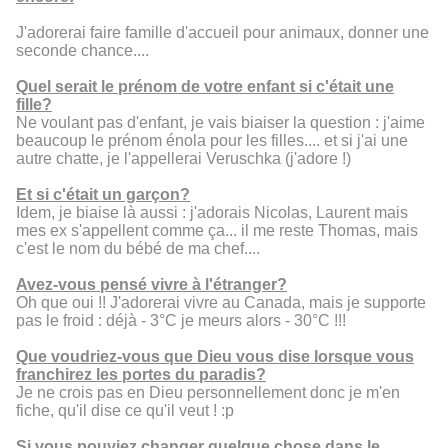
J'adorerai faire famille d'accueil pour animaux, donner une
seconde chance....
Quel serait le prénom de votre enfant si c'était une
fille?
Ne voulant pas d'enfant, je vais biaiser la question : j'aime
beaucoup le prénom énola pour les filles.... et si j'ai une
autre chatte, je l'appellerai Veruschka (j'adore !)
Et si c'était un garçon?
Idem, je biaise là aussi : j'adorais Nicolas, Laurent mais
mes ex s'appellent comme ça... il me reste Thomas, mais
c'est le nom du bébé de ma chef....
Avez-vous pensé vivre à l'étranger?
Oh que oui !! J'adorerai vivre au Canada, mais je supporte
pas le froid : déjà - 3°C je meurs alors - 30°C !!!
Que voudriez-vous que Dieu vous dise lorsque vous
franchirez les portes du paradis?
Je ne crois pas en Dieu personnellement donc je m'en
fiche, qu'il dise ce qu'il veut ! :p
Si vous pouviez changer quelque chose dans le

--------------------------------

• Prompt: What you return should match the material line for line, with the images removed.

• Completed exercise:
J'adorerai faire famille d'accueil pour animaux, donner une
seconde chance....
Quel serait le prénom de votre enfant si c'était une
fille?
Ne voulant pas d'enfant, je vais biaiser la question : j'aime
beaucoup le prénom énola pour les filles.... et si j'ai une
autre chatte, je l'appellerai Veruschka (j'adore !)
Et si c'était un garçon?
Idem, je biaise là aussi : j'adorais Nicolas, Laurent mais
mes ex s'appellent comme ça... il me reste Thomas, mais
c'est le nom du bébé de ma chef....
Avez-vous pensé vivre à l'étranger?
Oh que oui !! J'adorerai vivre au Canada, mais je supporte
pas le froid : déjà - 3°C je meurs alors - 30°C !!!
Que voudriez-vous que Dieu vous dise lorsque vous
franchirez les portes du paradis?
Je ne crois pas en Dieu personnellement donc je m'en
fiche, qu'il dise ce qu'il veut ! :p
Si vous pouviez changer quelque chose dans le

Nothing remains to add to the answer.